● Work request: Start your answer with the line containing "clicking the link above. You may have to" and end it with the last line of the records below, retyping every line between exactly and adding nothing.

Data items

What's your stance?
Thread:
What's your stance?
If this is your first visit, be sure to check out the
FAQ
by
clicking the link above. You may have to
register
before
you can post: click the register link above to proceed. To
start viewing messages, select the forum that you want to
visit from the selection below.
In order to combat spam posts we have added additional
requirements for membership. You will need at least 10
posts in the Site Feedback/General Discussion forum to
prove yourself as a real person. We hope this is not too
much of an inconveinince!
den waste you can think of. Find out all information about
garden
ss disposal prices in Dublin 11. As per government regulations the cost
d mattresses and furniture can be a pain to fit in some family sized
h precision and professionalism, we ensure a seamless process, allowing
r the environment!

● Your solution:
clicking the link above. You may have to
register
before
you can post: click the register link above to proceed. To
start viewing messages, select the forum that you want to
visit from the selection below.
In order to combat spam posts we have added additional
requirements for membership. You will need at least 10
posts in the Site Feedback/General Discussion forum to
prove yourself as a real person. We hope this is not too
much of an inconveinince!
den waste you can think of. Find out all information about
garden
ss disposal prices in Dublin 11. As per government regulations the cost
d mattresses and furniture can be a pain to fit in some family sized
h precision and professionalism, we ensure a seamless process, allowing
r the environment!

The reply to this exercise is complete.